**YOUR GOAL:**
For each entry below, write an exact copy and leave out the images.

**Source records:**
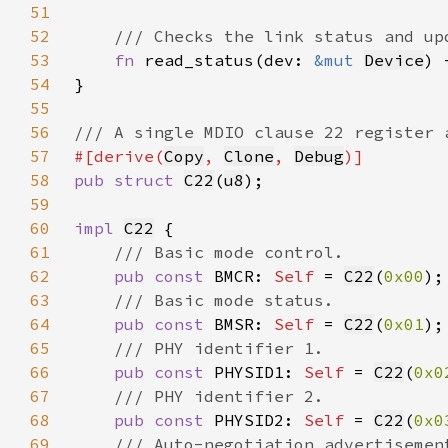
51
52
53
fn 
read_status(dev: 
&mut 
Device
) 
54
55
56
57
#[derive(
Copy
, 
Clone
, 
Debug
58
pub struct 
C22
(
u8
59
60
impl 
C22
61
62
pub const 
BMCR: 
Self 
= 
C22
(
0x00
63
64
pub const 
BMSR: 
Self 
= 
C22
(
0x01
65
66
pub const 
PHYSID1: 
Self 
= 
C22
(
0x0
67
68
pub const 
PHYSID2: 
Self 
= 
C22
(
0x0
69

**ANSWER:**
51
52
53
fn 
read_status(dev: 
&mut 
Device
) 
54
55
56
57
#[derive(
Copy
, 
Clone
, 
Debug
58
pub struct 
C22
(
u8
59
60
impl 
C22
61
62
pub const 
BMCR: 
Self 
= 
C22
(
0x00
63
64
pub const 
BMSR: 
Self 
= 
C22
(
0x01
65
66
pub const 
PHYSID1: 
Self 
= 
C22
(
0x0
67
68
pub const 
PHYSID2: 
Self 
= 
C22
(
0x0
69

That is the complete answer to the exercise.